The role of a marketer is shifting from executing tactical tasks, like "bossing around a chatbot," to designing automated systems. This involves architecting complex experiences, such as 24/7 personalization, that AI can deliver at a scale humans cannot.
Successful personalization provides utility rather than just recognition. It solves real customer problems and removes friction, such as notifying a customer when a desired item in their specific size is back in stock, which feels helpful, not intrusive.
The biggest internal barrier to AI adoption is a marketer's reluctance to relinquish control. The solution is to build trust incrementally through rigorous testing. Start with small, automated processes, validate them against manual efforts, build confidence, and then scale.
Marketers win with AI not by making existing tasks faster, but by using it to unlock new growth opportunities. The focus should be on game-changing programs that drive revenue, rather than on simply achieving incremental efficiency gains.

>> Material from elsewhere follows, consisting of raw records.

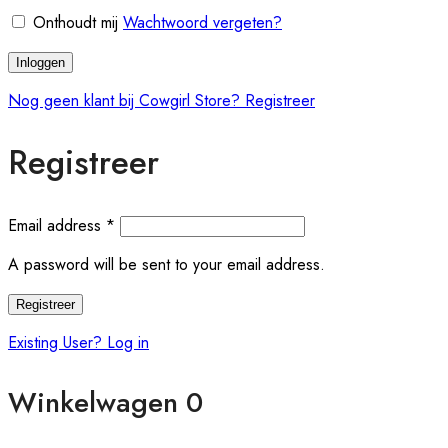
Au
Onthoudt mij
Wachtwoord vergeten?
|
Docs:
Inloggen
https://atakanau.blogspot.com/2021/01/automatic-
Nog geen klant bij Cowgirl Store? Registreer
category-
menu-
wp-
Registreer
plugin.html
|
Active
Email address
*
Theme:
Alukas
A password will be sent to your email address.
(alukas)
Registreer
Existing User? Log in
Winkelwagen
0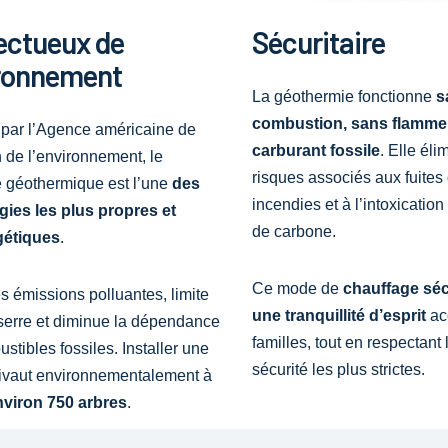
ectueux de
Sécuritaire
ironnement
La géothermie fonctionne
s
combustion, sans flamme
par l’Agence américaine de
carburant fossile
. Elle éli
n de l’environnement, le
risques associés aux fuites
 géothermique est l’une
des
incendies et à l’intoxicati
gies les plus propres et
de carbone.
gétiques
.
Ce mode de
chauffage sécu
les émissions polluantes, limite
une tranquillité d’esprit
ac
e serre et diminue la dépendance
familles, tout en respectant
stibles fossiles. Installer une
sécurité les plus strictes.
uivaut environnementalement à
nviron 750 arbres
.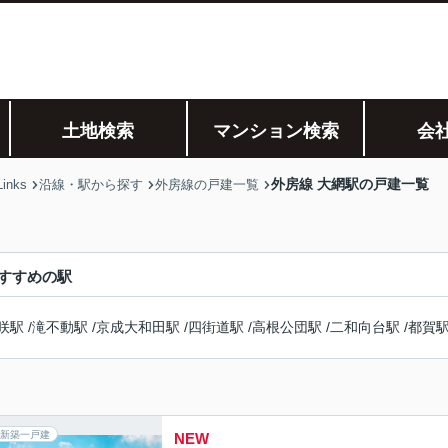
土地検索
マンション検索
会
外房線 大網駅の戸建一覧
nks
沿線・駅から探す
外房線の戸建一覧
すすめの駅
咲駅
/
滝不動駅
/
京成大和田駅
/
四街道駅
/
高根公団駅
/
二和向台駅
/
都賀
新築一戸建
NEW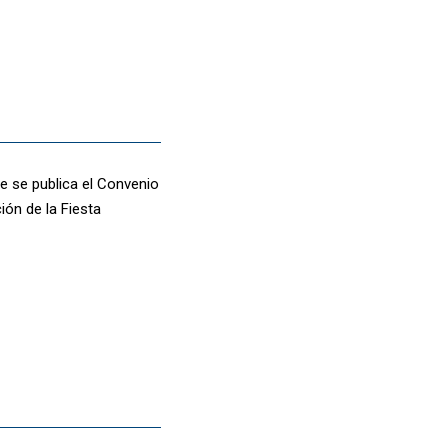
ue se publica el Convenio
ión de la Fiesta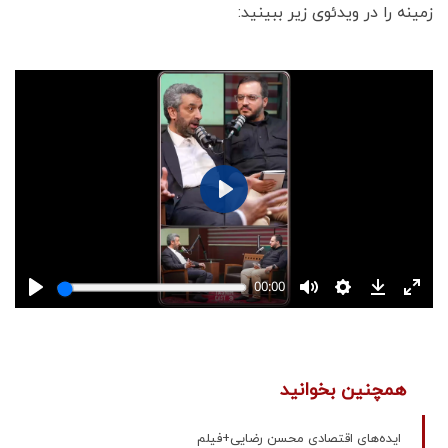
زمینه را در ویدئوی زیر ببینید:
همچنین بخوانید
ایده‌های اقتصادی محسن رضایی+فیلم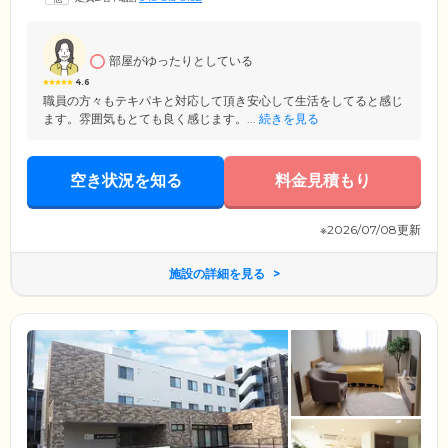
維持のため、一年をつうじて楽しいイベントも多数。外出・散歩・ドラ
イブをはじめ、季節イベント・地域行事も参加しています。住み慣れた
地域で楽しく生活を送りながら、穏やかな毎日をお過ごしいただけま
す。
部屋がゆったりとしている
4.6
職員の方々もテキパキと対応して頂き安心して生活をしてると感じ
ます。雰囲気もとても良く感じます。...
続きを見る
空き状況を知る
料金見積もり
※2026/07/08更新
施設の詳細を見る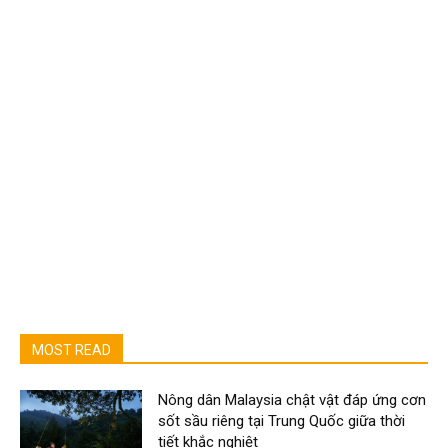
MOST READ
Nông dân Malaysia chật vật đáp ứng cơn
sốt sầu riêng tại Trung Quốc giữa thời
tiết khắc nghiệt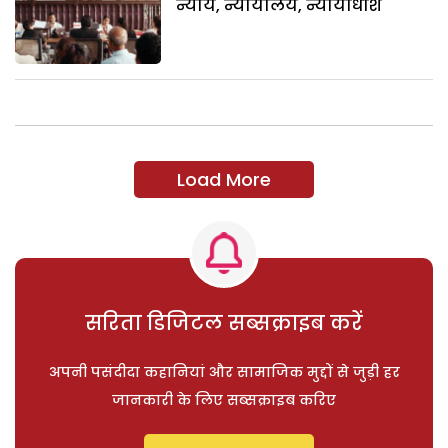
न्याय, न्यायालय, न्यायाधीश
Load More
सरिता डिजिटल सब्सक्राइब करें
अपनी पसंदीदा कहानियां और सामाजिक मुद्दों से जुड़ी हर
जानकारी के लिए सब्सक्राइब करिए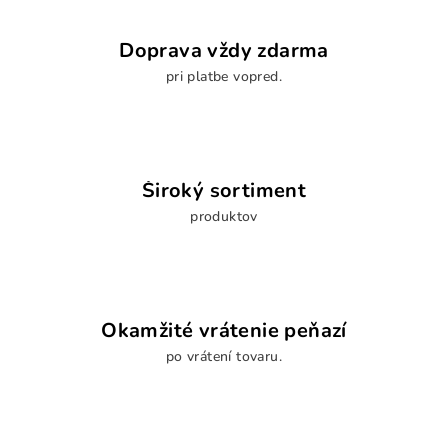
Doprava vždy zdarma
pri platbe vopred.
Široký sortiment
produktov
Okamžité vrátenie peňazí
po vrátení tovaru.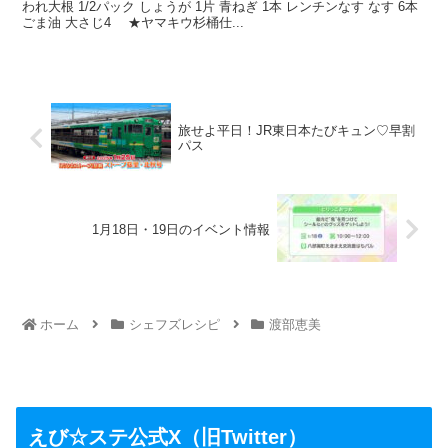
われ大根 1/2パック しょうが 1片 青ねぎ 1本 レンチンなす なす 6本
ごま油 大さじ4 ★ヤマキウ杉桶仕...
旅せよ平日！JR東日本たびキュン♡早割
パス
1月18日・19日のイベント情報
ホーム
シェフズレシピ
渡部恵美
えび☆ステ公式X（旧Twitter）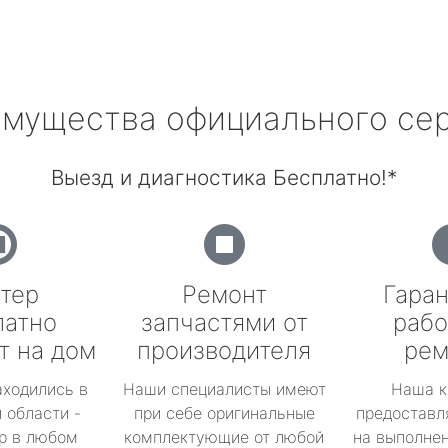
мущества официального се
Выезд и диагностика Бесплатно!*
тер
Ремонт
Гаран
латно
запчастями от
рабо
т на дом
производителя
рем
аходились в
Наши специалисты имеют
Наша к
 области -
при себе оригинальные
предоставл
р в любом
комплектующие от любой
на выполнен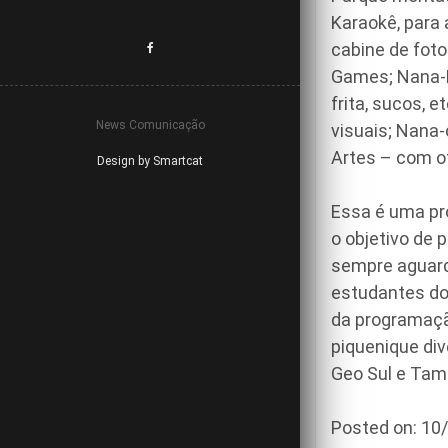
Karaokê, para
cabine de foto
Games; Nana-L
frita, sucos, 
News Comunicação
visuais; Nana
Artes – com of
Design by Smartcat
Essa é uma pr
o objetivo de p
sempre aguard
estudantes do 
da programaçã
piquenique div
Geo Sul e Tam
Posted on: 1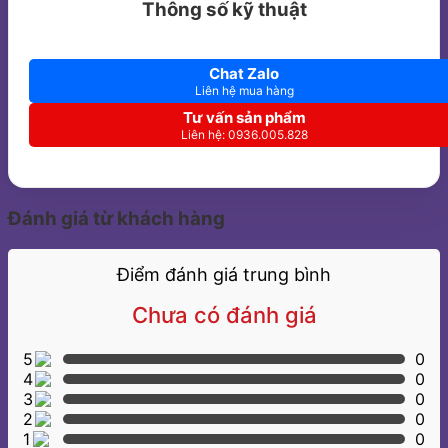
Thông số kỹ thuật
Chat Zalo
Liên hệ mua hàng
Tư vấn sản phẩm
Liên hệ: 0936.005.828
Đánh giá từ khách hàng
Điểm đánh giá trung bình
Chưa có đánh giá
5
0
4
0
3
0
2
0
1
0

Due to AI's deep reliance on data infrastructure, marketing can no longer own personalization initiatives alone. Marketers must collaborate closely with IT, articulating the business value to justify complex integrations like connecting platforms to a Snowflake data warehouse.
Traditional marketing silos are becoming obsolete as AI manages the entire customer lifecycle. Leaders must blend performance and retention teams to focus on holistic customer behaviors, requiring more agile and flexible org structures that are not based on channel-specific metrics.